*** Opening Input material ***
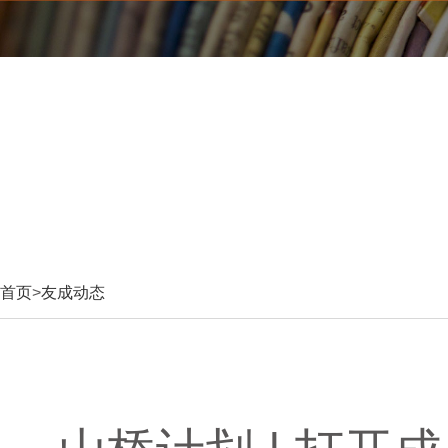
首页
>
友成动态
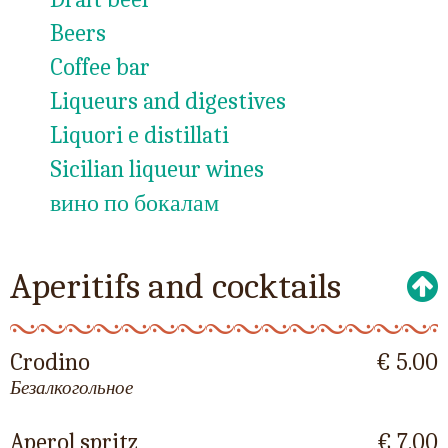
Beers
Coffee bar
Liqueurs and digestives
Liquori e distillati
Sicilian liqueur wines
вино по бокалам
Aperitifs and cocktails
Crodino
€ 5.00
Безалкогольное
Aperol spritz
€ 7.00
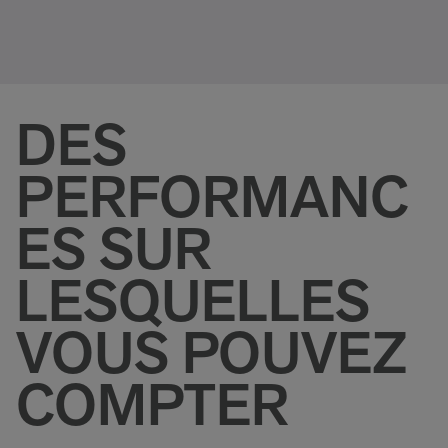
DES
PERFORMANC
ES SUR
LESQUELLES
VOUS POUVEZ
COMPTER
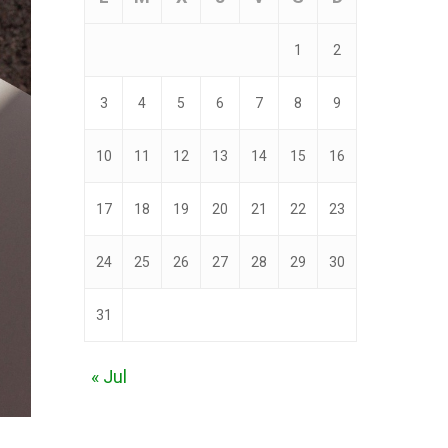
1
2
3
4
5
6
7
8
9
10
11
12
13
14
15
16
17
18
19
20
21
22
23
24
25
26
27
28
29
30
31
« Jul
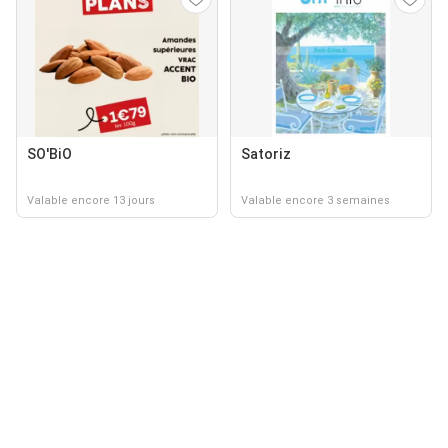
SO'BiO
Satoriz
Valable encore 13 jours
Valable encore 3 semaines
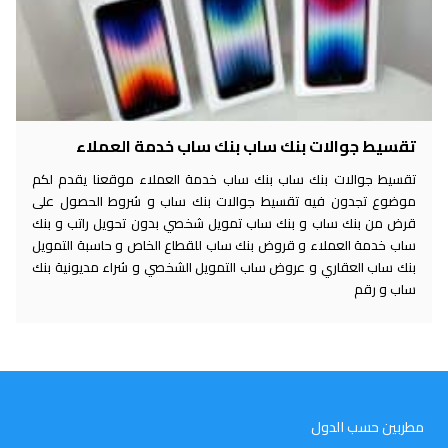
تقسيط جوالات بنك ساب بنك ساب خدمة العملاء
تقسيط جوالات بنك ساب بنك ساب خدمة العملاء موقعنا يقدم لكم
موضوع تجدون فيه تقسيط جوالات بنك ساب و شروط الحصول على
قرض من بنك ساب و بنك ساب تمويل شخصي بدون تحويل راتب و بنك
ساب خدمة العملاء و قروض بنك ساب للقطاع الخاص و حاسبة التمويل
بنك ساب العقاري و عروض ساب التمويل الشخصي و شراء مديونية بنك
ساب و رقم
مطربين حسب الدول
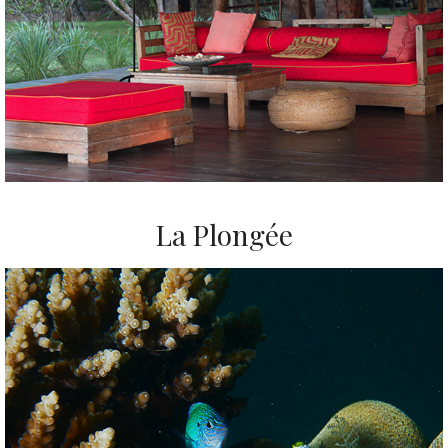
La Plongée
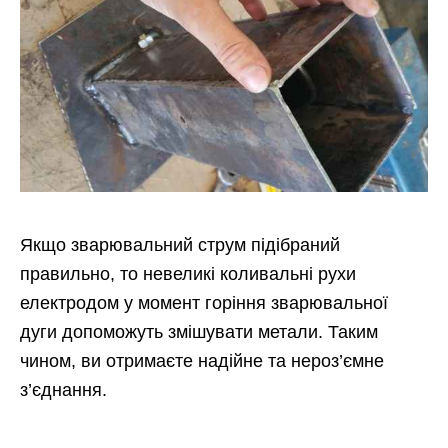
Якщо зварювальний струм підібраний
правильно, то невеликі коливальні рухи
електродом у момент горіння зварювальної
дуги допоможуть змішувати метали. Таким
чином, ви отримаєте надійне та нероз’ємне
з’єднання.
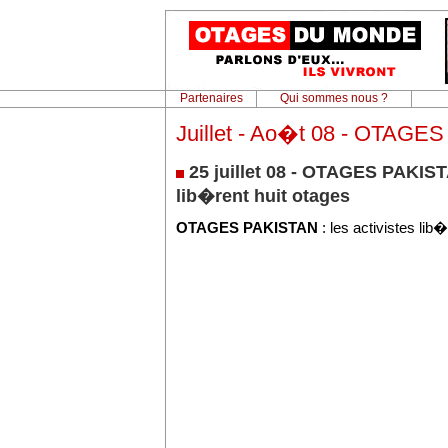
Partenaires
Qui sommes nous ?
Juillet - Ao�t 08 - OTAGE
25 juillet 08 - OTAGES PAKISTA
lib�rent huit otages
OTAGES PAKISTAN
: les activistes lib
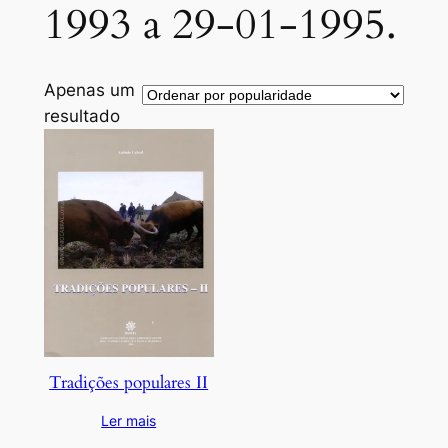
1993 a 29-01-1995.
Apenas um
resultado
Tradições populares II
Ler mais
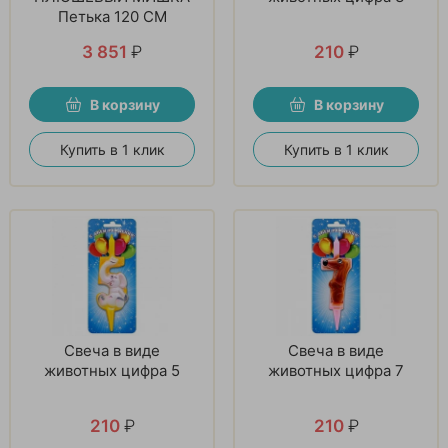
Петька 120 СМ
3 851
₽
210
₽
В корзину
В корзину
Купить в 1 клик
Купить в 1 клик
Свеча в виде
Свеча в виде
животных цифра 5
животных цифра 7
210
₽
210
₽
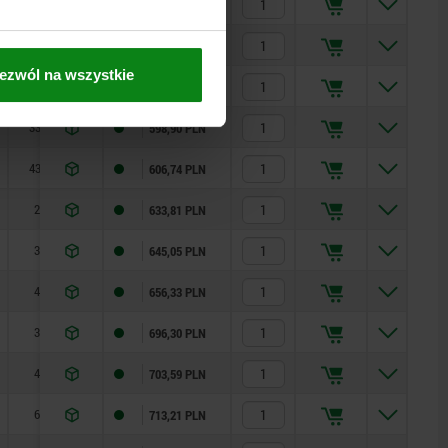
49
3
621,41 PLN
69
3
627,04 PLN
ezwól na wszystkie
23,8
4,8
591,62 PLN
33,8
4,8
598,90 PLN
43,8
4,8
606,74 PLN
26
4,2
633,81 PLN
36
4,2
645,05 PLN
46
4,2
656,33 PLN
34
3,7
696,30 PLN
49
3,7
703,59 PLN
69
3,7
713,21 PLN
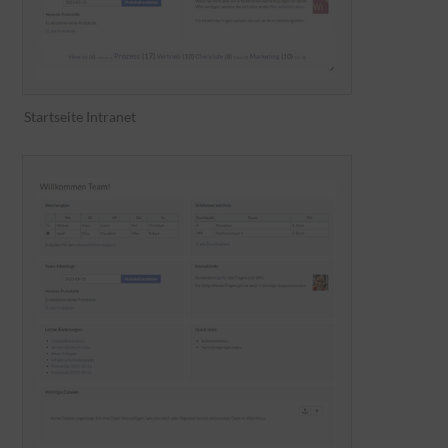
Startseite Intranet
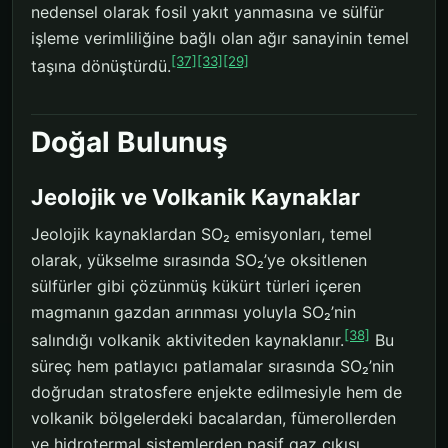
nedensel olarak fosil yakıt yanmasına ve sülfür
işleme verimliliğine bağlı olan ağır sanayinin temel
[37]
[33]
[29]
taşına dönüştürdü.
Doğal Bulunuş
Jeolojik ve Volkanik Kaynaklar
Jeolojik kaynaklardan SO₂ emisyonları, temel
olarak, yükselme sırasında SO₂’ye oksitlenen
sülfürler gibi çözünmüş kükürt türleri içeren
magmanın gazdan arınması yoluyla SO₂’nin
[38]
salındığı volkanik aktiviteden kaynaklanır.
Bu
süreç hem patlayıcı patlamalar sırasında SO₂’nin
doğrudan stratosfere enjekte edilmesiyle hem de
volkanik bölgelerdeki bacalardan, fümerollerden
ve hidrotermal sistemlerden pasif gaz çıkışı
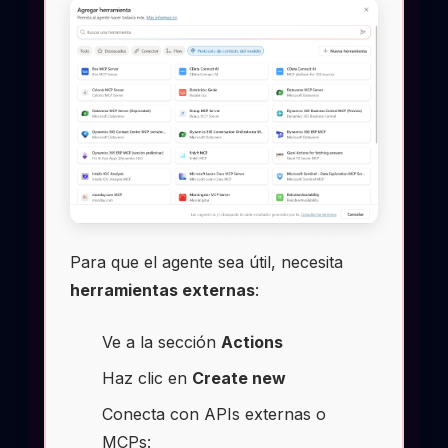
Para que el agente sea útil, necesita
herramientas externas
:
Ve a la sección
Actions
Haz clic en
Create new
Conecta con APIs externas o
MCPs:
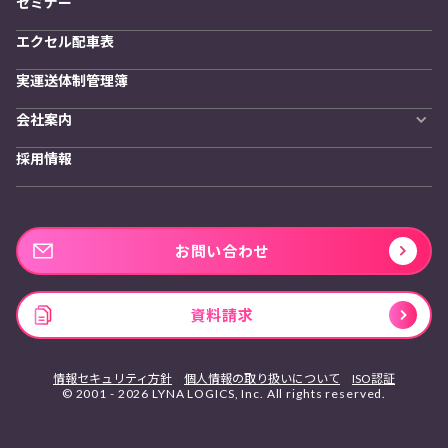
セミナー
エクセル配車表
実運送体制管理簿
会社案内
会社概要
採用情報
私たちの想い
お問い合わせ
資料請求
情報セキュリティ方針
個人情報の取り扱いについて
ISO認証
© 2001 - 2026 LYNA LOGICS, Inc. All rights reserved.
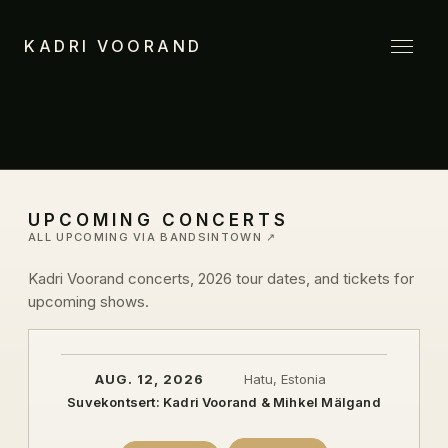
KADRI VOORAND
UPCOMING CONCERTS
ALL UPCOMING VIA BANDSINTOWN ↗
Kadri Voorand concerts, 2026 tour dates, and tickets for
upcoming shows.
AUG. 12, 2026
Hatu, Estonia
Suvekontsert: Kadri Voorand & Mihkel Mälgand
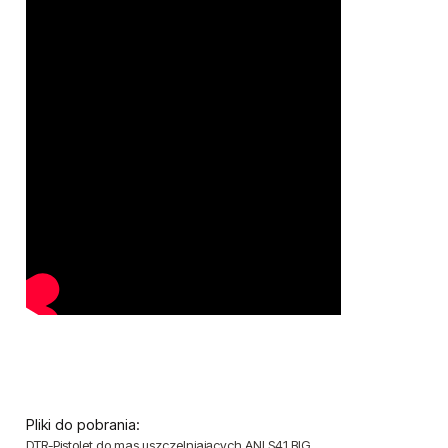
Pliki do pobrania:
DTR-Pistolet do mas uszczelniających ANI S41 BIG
*** Closing Input material ***
**Task statement:** Set down the entries word for word, omitting all pictures.

**Reply:**
首页
>
友成动态
Beers
Coffee bar
Liqueurs and digestives
Liquori e distillati
Sicilian liqueur wines
вино по бокалам
Aperitifs and cocktails
Crodino
€ 5.00
Безалкогольное
Aperol spritz
€ 7.00
DES
PERFORMANC
ES SUR
LESQUELLES
VOUS POUVEZ
COMPTER
1
2
3
4
5
6
7
8
9
10
11
12
13
14
15
16
17
18
19
20
21
22
23
24
25
26
27
28
29
30
31
« Jul
SO'BiO
Satoriz
Valable encore 13 jours
Valable encore 3 semaines
تقسيط جوالات بنك ساب بنك ساب خدمة العملاء
تقسيط جوالات بنك ساب بنك ساب خدمة العملاء موقعنا يقدم لكم
موضوع تجدون فيه تقسيط جوالات بنك ساب و شروط الحصول على
قرض من بنك ساب و بنك ساب تمويل شخصي بدون تحويل راتب و بنك
ساب خدمة العملاء و قروض بنك ساب للقطاع الخاص و حاسبة التمويل
بنك ساب العقاري و عروض ساب التمويل الشخصي و شراء مديونية بنك
ساب و رقم
مطربين حسب الدول
La Plongée
Якщо зварювальний струм підібраний
правильно, то невеликі коливальні рухи
електродом у момент горіння зварювальної
дуги допоможуть змішувати метали. Таким
чином, ви отримаєте надійне та нероз’ємне
з’єднання.
Partenaires
Qui sommes nous ?
Juillet - Ao�t 08 - OTAGE
25 juillet 08 - OTAGES PAKISTA
lib�rent huit otages
OTAGES PAKISTAN
: les activistes lib
1993 a 29-01-1995.
Apenas um
resultado
Tradições populares II
Ler mais
Петька 120 СМ
3 851
₽
210
₽
В корзину
В корзину
Купить в 1 клик
Купить в 1 клик
Свеча в виде
Свеча в виде
животных цифра 5
животных цифра 7
210
₽
210
₽
49
3
621,41 PLN
69
3
627,04 PLN
ezwól na wszystkie
23,8
4,8
591,62 PLN
33,8
4,8
598,90 PLN
43,8
4,8
606,74 PLN
26
4,2
633,81 PLN
36
4,2
645,05 PLN
46
4,2
656,33 PLN
34
3,7
696,30 PLN
49
3,7
703,59 PLN
69
3,7
713,21 PLN
Startseite Intranet
nedensel olarak fosil yakıt yanmasına ve sülfür
işleme verimliliğine bağlı olan ağır sanayinin temel
[37]
[33]
[29]
taşına dönüştürdü.
Doğal Bulunuş
Jeolojik ve Volkanik Kaynaklar
Jeolojik kaynaklardan SO₂ emisyonları, temel
olarak, yükselme sırasında SO₂’ye oksitlenen
sülfürler gibi çözünmüş kükürt türleri içeren
magmanın gazdan arınması yoluyla SO₂’nin
[38]
salındığı volkanik aktiviteden kaynaklanır.
Bu
süreç hem patlayıcı patlamalar sırasında SO₂’nin
doğrudan stratosfere enjekte edilmesiyle hem de
volkanik bölgelerdeki bacalardan, fümerollerden
ve hidrotermal sistemlerden pasif gaz çıkışı
Para que el agente sea útil, necesita
herramientas externas
:
Ve a la sección
Actions
Haz clic en
Create new
Conecta con APIs externas o
MCPs:
セミナー
エクセル配車表
実運送体制管理簿
会社案内
会社概要
採用情報
私たちの想い
お問い合わせ
資料請求
情報セキュリティ方針
個人情報の取り扱いについて
ISO認証
© 2001 - 2026 LYNA LOGICS, Inc. All rights reserved.
KADRI VOORAND
UPCOMING CONCERTS
ALL UPCOMING VIA BANDSINTOWN ↗
Kadri Voorand concerts, 2026 tour dates, and tickets for
upcoming shows.
AUG. 12, 2026
Hatu, Estonia
Suvekontsert: Kadri Voorand & Mihkel Mälgand
Pliki do pobrania:
DTR-Pistolet do mas uszczelniających ANI S41 BIG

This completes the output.